* _What you will do_:
Give the data below again exactly, and drop each picture from it.

* _Data for analysis_:
-- -- --

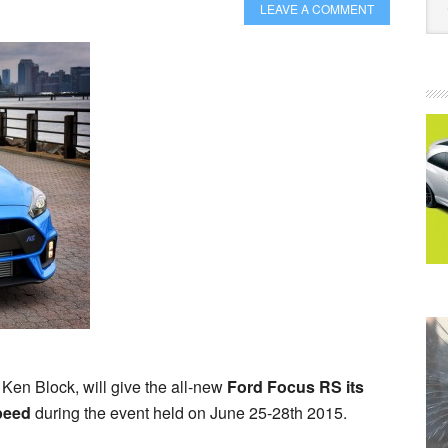
LEAVE A COMMENT
 Ken Block, will give the all-new
Ford Focus RS its
peed
during the event held on June 25-28th 2015.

-- -- --

* _Solution to this problem_:
LEAVE A COMMENT
 Ken Block, will give the all-new
Ford Focus RS its
peed
during the event held on June 25-28th 2015.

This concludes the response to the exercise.